[OpenAFS] connection timed out, how long is the timeout?

Jeffrey Altman jaltman@auristor.com
Sun, 4 Feb 2018 17:21:16 -0500

This is a cryptographically signed message in MIME format.

Content-Type: multipart/mixed;
Content-Language: en-US

This is a multi-part message in MIME format.
Content-Type: text/plain; charset=utf-8
Content-Transfer-Encoding: quoted-printable

On 2/4/2018 7:29 AM, Jose M Calhariz wrote:
> I am chasing the root problem in my infra-structure of afsdb and
> afs-fileservers.  Sometimes my afsdb loses quorum in the middle of a
> vos operation or the Linux clients time out talking to the
> file servers.  To help diagnose the problem I would like to know how
> long is the timeout and if I can change the time out connections in
> the Debian clients and for the vos operations.
> The core of my infra-structure are 4 afsdb running Debian 9, and using
> OpenAFS from Debian 1.6.20, on a shared virtualization platform.  The
> file-servers running Debian 9 and using OpenAFS from Debian, 1.6.20,
> are VMs in dedicated hosts for OpenAFS on top of libvirt/KVM.

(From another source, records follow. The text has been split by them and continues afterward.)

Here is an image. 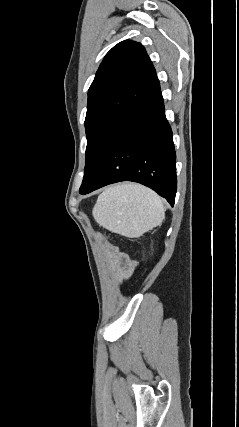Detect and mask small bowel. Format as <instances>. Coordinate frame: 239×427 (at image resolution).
<instances>
[{
	"label": "small bowel",
	"instance_id": "obj_1",
	"mask_svg": "<svg viewBox=\"0 0 239 427\" xmlns=\"http://www.w3.org/2000/svg\"><path fill=\"white\" fill-rule=\"evenodd\" d=\"M107 253L113 263L118 280L123 281L129 278L135 269V261L114 245L107 246Z\"/></svg>",
	"mask_w": 239,
	"mask_h": 427
}]
</instances>
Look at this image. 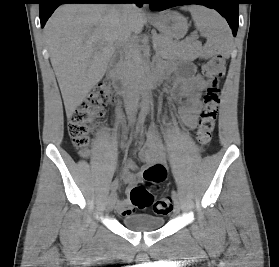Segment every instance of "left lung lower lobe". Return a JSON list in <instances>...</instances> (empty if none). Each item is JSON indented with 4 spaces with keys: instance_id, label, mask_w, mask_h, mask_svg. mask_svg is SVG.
Masks as SVG:
<instances>
[{
    "instance_id": "left-lung-lower-lobe-1",
    "label": "left lung lower lobe",
    "mask_w": 279,
    "mask_h": 267,
    "mask_svg": "<svg viewBox=\"0 0 279 267\" xmlns=\"http://www.w3.org/2000/svg\"><path fill=\"white\" fill-rule=\"evenodd\" d=\"M148 3L153 10H164L185 4L206 5L222 14L230 25L233 35L237 34L239 0H149Z\"/></svg>"
}]
</instances>
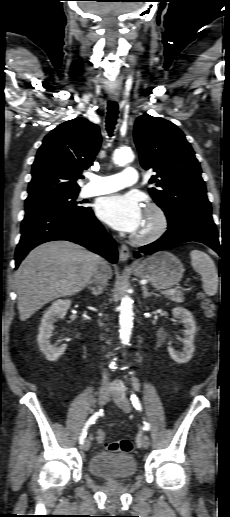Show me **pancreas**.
I'll use <instances>...</instances> for the list:
<instances>
[{
	"instance_id": "pancreas-1",
	"label": "pancreas",
	"mask_w": 230,
	"mask_h": 517,
	"mask_svg": "<svg viewBox=\"0 0 230 517\" xmlns=\"http://www.w3.org/2000/svg\"><path fill=\"white\" fill-rule=\"evenodd\" d=\"M166 297L169 300L173 301V302L181 303V302L184 301V297H183V292L182 291H175L172 294H166Z\"/></svg>"
}]
</instances>
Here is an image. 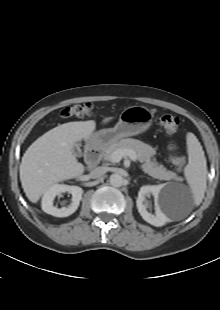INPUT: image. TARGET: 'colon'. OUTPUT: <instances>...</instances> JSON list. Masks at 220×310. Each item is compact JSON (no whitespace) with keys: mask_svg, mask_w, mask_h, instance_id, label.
Wrapping results in <instances>:
<instances>
[{"mask_svg":"<svg viewBox=\"0 0 220 310\" xmlns=\"http://www.w3.org/2000/svg\"><path fill=\"white\" fill-rule=\"evenodd\" d=\"M93 113V105L91 103H82L76 104L73 106H69L64 108L60 115L63 118H71V117H87ZM159 125L170 134L175 133L180 125V119L173 114H163L159 118ZM172 162L176 167L178 172H181L186 164V158L184 156H174L172 158Z\"/></svg>","mask_w":220,"mask_h":310,"instance_id":"5ec220e1","label":"colon"}]
</instances>
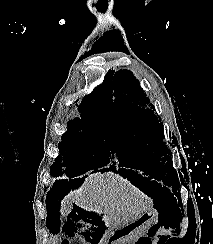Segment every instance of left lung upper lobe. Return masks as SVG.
Masks as SVG:
<instances>
[{
    "mask_svg": "<svg viewBox=\"0 0 213 244\" xmlns=\"http://www.w3.org/2000/svg\"><path fill=\"white\" fill-rule=\"evenodd\" d=\"M99 95L112 115L115 127L135 155L138 168L152 171L156 179L174 192L178 191L179 180L172 165V154L161 141L165 138L163 123H159L161 119L154 114V106L133 73L124 69L109 71ZM135 132L137 135L133 137Z\"/></svg>",
    "mask_w": 213,
    "mask_h": 244,
    "instance_id": "left-lung-upper-lobe-1",
    "label": "left lung upper lobe"
}]
</instances>
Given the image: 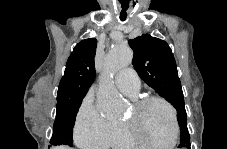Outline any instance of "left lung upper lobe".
<instances>
[{
    "mask_svg": "<svg viewBox=\"0 0 227 149\" xmlns=\"http://www.w3.org/2000/svg\"><path fill=\"white\" fill-rule=\"evenodd\" d=\"M129 45L134 51L133 65L140 78L177 110L181 129L179 147L190 148L183 92L171 48L149 34L129 40Z\"/></svg>",
    "mask_w": 227,
    "mask_h": 149,
    "instance_id": "1",
    "label": "left lung upper lobe"
}]
</instances>
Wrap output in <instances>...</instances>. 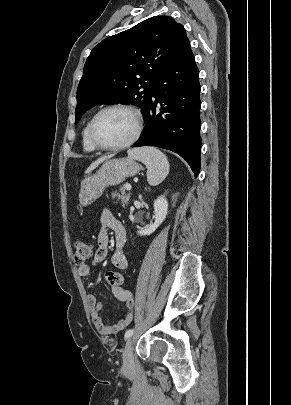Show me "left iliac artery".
<instances>
[{
  "label": "left iliac artery",
  "instance_id": "obj_1",
  "mask_svg": "<svg viewBox=\"0 0 291 405\" xmlns=\"http://www.w3.org/2000/svg\"><path fill=\"white\" fill-rule=\"evenodd\" d=\"M133 333H134V329L127 330L126 333H125V336H124L125 339L130 338L133 335Z\"/></svg>",
  "mask_w": 291,
  "mask_h": 405
}]
</instances>
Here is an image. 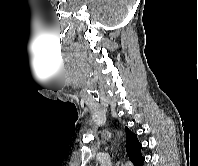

There is unlikely to be a single problem but since I'm procrastinating
and curious I decided to perform some research on your cell.  This
research is the type of analysis that AuriStor performs on behalf of our
support customers.  Many of the problems you are experiencing with
OpenAFS are likely due to or exacerbated by architectural limitations
that are simply not present in AuriStorFS.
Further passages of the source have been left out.